Exercise details: What is needed here is every line of the records that includes "votre".

Extracted entries:
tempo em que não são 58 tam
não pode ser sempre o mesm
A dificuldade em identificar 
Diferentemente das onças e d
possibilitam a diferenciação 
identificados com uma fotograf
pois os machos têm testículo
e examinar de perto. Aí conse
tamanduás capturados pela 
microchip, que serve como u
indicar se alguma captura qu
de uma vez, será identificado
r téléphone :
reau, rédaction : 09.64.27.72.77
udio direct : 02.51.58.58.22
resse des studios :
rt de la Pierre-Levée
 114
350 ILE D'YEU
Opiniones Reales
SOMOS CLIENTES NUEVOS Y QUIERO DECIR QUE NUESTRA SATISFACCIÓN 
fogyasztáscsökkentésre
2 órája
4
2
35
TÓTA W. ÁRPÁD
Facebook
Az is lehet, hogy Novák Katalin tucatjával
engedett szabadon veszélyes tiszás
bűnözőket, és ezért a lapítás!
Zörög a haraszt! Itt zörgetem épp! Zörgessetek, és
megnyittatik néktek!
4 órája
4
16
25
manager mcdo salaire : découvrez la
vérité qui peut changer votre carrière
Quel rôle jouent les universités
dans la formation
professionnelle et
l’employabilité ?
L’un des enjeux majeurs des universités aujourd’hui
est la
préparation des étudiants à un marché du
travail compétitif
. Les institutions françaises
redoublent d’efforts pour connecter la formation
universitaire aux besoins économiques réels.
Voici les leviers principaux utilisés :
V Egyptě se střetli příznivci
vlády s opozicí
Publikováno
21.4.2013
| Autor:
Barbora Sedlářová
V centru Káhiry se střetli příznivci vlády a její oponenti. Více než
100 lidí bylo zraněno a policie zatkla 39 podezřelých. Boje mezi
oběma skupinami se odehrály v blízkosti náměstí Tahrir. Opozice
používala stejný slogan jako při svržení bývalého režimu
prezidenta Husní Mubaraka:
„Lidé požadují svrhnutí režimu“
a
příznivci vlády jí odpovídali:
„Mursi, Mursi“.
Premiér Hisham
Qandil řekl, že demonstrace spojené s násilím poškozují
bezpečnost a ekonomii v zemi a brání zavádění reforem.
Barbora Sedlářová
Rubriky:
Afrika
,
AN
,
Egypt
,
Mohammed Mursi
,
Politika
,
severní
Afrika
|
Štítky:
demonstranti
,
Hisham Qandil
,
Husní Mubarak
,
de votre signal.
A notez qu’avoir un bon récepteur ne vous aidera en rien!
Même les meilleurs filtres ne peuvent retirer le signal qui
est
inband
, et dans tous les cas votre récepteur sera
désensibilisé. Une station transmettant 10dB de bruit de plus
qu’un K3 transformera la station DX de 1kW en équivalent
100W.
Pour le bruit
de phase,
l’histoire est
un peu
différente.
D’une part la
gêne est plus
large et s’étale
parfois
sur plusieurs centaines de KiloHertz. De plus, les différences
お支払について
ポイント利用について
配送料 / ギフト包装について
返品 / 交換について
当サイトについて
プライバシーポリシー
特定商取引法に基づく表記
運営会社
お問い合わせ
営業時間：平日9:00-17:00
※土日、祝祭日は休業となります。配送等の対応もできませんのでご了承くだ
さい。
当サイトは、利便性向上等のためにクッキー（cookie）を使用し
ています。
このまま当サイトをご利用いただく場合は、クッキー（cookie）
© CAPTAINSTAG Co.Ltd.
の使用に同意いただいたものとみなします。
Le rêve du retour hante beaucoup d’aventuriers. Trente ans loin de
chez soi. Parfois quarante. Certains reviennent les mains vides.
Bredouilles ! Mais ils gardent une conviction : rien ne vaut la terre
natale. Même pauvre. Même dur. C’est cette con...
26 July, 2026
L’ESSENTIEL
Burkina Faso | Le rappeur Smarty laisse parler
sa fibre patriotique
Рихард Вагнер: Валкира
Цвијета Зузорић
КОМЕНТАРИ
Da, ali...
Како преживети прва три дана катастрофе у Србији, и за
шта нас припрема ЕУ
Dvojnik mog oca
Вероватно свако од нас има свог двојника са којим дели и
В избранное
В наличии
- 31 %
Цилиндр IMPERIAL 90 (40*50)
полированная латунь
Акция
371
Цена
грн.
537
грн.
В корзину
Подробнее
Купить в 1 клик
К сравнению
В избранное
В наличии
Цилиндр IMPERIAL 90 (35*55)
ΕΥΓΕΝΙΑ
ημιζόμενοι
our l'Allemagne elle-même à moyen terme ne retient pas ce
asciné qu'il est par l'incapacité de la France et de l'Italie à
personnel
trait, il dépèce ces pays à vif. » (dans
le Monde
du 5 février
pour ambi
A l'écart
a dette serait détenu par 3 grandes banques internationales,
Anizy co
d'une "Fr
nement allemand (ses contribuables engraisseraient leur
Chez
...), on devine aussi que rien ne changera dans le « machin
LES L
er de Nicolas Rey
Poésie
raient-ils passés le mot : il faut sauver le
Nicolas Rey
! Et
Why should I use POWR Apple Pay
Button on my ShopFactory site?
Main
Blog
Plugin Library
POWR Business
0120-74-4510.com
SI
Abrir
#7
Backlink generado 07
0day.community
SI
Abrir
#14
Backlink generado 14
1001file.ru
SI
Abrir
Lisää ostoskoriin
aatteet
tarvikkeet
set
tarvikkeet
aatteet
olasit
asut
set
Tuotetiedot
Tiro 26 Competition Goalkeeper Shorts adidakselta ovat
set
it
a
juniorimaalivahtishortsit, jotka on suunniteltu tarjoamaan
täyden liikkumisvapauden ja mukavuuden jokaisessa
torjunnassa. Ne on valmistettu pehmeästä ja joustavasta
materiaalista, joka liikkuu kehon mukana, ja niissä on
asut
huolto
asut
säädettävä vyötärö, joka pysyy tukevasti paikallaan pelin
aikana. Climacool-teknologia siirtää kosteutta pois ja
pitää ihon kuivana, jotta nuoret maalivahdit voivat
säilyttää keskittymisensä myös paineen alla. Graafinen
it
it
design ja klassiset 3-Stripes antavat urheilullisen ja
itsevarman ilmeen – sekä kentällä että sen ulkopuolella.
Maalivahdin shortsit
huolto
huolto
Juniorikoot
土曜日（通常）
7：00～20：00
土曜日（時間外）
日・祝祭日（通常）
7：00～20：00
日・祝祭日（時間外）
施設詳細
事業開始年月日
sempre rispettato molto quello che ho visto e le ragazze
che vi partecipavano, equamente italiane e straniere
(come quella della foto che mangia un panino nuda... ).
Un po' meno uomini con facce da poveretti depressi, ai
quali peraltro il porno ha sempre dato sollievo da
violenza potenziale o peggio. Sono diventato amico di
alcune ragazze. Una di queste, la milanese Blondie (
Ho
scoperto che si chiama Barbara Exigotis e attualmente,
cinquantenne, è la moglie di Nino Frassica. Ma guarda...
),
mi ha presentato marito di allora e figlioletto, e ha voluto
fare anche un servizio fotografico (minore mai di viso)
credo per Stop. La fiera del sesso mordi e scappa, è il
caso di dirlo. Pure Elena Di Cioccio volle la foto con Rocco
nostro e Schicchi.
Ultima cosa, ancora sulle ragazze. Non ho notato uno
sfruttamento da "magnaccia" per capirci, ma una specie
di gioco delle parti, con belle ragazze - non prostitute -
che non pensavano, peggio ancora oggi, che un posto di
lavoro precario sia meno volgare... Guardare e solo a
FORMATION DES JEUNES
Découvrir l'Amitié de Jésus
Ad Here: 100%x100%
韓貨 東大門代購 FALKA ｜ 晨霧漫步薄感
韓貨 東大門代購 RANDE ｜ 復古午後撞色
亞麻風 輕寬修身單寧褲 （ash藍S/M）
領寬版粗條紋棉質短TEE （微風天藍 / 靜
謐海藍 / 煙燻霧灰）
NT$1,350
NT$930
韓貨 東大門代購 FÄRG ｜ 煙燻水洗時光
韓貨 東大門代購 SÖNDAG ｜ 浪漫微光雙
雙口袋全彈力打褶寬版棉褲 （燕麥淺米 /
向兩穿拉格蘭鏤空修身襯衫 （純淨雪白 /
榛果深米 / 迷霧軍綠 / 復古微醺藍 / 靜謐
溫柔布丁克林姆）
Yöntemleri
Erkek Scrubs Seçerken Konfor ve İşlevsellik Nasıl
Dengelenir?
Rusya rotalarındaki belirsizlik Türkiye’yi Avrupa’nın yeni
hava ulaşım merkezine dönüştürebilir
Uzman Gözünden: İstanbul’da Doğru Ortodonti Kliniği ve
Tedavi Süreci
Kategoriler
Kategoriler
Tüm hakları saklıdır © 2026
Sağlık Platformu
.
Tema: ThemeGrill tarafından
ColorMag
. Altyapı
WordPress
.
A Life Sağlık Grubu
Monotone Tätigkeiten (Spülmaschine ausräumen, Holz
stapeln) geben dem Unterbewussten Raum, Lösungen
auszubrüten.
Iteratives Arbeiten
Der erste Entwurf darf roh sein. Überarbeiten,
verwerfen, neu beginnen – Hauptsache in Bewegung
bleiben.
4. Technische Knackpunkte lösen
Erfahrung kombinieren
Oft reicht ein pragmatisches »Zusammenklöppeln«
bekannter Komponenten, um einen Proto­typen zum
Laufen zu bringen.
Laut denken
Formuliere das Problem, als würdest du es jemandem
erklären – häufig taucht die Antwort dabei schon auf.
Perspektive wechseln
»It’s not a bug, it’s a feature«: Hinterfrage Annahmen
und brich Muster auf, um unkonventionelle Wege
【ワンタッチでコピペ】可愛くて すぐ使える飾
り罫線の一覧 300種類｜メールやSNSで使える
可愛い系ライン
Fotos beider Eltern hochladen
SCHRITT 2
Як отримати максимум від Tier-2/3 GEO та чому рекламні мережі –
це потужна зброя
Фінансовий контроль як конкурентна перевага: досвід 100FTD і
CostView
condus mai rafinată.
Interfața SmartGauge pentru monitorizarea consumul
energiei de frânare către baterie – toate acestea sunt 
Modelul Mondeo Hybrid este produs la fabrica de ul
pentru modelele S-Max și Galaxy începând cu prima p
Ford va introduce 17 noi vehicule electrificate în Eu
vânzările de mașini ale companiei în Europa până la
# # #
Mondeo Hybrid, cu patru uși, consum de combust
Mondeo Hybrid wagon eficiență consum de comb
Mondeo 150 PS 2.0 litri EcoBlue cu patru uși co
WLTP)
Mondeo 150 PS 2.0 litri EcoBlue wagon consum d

Answer for this exercise:
vérité qui peut changer votre carrière
de votre signal.
, et dans tous les cas votre récepteur sera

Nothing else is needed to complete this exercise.